The system is comprised of:



Two computers can be interfaced to the WCM. The computer at the remote site is optional. It is used for remote diagnosis and monitoring and to distribute data to various locations such as secure ftp sites. The computer at the main control center is normally part of the customer's IT department and integrates into their LAN.

Track Mounted Equipment

There are two basic types of Wheel Condition Monitor (WCM) systems. The original systems are based on strain gauges and measure force directly. The Teknis WCM system is based on accelerometers and measures rail displacement.

The strain gage based systems do not always see 100% of the wheels surface and are highly sensitive to axle load. This is a real disadvantage where axle loads vary. It is not uncommon for the force type WILD systems to miss a defect on a wagon that is empty and allow it to be loaded and return to port only to cause an alarm at that time.

The WCM is made up of two components. There is an array of accelerometers mounted to the rail and there is a signal processor in the wayside enclosure.

All sensors are mounted on the track in a six crib clamp-on array where five cribs have one accelerometer on each rail.

When the weighbridge option is installed then load cells are mounted under each rail in all six cribs.

Each crib position represents one data acquisition window. It spans from the centre of one sleeper to the centre of the next. There are five of these in a row on each rail for a total of ten sensors. In this way the whole surface of each wheel is measured.

The track mounted array is accurately measured and the dimensions are stored in the signal processor.

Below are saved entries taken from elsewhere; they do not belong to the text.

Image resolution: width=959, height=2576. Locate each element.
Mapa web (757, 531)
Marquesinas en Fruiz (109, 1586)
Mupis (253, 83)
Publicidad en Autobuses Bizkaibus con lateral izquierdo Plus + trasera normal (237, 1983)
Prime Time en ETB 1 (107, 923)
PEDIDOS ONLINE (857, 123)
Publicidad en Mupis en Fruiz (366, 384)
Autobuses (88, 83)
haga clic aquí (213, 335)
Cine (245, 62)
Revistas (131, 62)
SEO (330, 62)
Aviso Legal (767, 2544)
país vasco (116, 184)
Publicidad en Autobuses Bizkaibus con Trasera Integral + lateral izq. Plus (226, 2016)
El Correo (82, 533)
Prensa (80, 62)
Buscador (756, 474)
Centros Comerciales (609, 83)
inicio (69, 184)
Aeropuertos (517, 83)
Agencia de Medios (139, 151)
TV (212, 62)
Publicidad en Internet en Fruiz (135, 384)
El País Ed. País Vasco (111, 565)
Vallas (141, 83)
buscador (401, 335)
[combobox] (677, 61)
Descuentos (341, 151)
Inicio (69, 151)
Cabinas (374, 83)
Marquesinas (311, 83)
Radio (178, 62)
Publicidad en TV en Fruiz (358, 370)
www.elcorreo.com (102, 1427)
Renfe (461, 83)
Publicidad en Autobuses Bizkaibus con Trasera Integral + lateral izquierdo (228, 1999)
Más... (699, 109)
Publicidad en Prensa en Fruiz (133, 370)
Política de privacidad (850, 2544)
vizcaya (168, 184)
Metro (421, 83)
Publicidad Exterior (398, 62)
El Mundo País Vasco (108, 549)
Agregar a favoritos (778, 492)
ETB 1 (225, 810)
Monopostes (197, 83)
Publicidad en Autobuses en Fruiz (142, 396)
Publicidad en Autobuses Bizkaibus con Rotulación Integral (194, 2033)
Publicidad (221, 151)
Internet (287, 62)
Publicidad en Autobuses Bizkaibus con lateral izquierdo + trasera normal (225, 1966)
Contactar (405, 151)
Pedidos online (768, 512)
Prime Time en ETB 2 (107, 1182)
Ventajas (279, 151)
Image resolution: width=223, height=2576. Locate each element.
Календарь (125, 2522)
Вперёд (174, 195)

As each wheel enters the array its position, direction and speed are recorded by a pair of wheel sensors at each end of the array. The rate of deceleration and acceleration is calculated using the previous axle’s information. (normally negligible) The information is then passed to each sensor module.


Each sensor module acquires data for each wheel, stores it for later processing and waits until the next wheel arrives over its sense zone.

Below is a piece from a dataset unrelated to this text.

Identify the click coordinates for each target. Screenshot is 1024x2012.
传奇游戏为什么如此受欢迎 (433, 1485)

For wheel condition analysis, the accelerometers sense rail motion. Rail motion due to normal train passage is removed leaving impact data. This impact data is recorded axle by axle, combined with the vehicle AVI tag and sent to a PC in the Train Control area where it is analyzed and recorded. The PC in the Train Control Area then prints alarm reports and stores the results in databases situated on various servers and PCs.

The system automatically compensates for changes in track modulus including long term track or subgrade changes. The installation shown in the figure to the right is on an electrified line in northern Norway that undergoes weekly freeze-thaw cycles six months of the year.

Wayside Equipment

Each array is connected to a purpose built signal processor that interfaces to the AVI reader, 10 accelerometers, temperature sensors, 4 wheel sensors, and up to 24 channels of strain gauge bridges.

The architecture is multi-processor distributed. Sampling rates and frequency domains are dynamically selected based on train speed.

The figure below shows a signal processor with the front cover closed.



Data derived from the sensors for each wheelset includes:

  • Axle speed
  • Inter-axle distance to within 0.2"
  • Rail and ambient temperature
  • Full AAR spec tag data positioned assigned to nearest axle as read
  • Peak lateral forces for both rails at three cribs (bipolar)
  • Peak vertical force for both rails at each of the six cribs
  • Continual profile of rail motion and acceleration over the full circumference of each wheel with impact characterization and peak locations in each crib. This enablies detection and reporting of multiple defects, long period defects, and runout or ovality. This is independent of sprung mass.
  • Self compensating acceleration array ensure linear arrays response over changing conditions.
  • In-motion weighing with facilities for auto-calibration to reference vehicles, compensation for frost effects, and exclusion of impact effects. Capability to process mixed single axle and standard three-piece bogie wheelsets.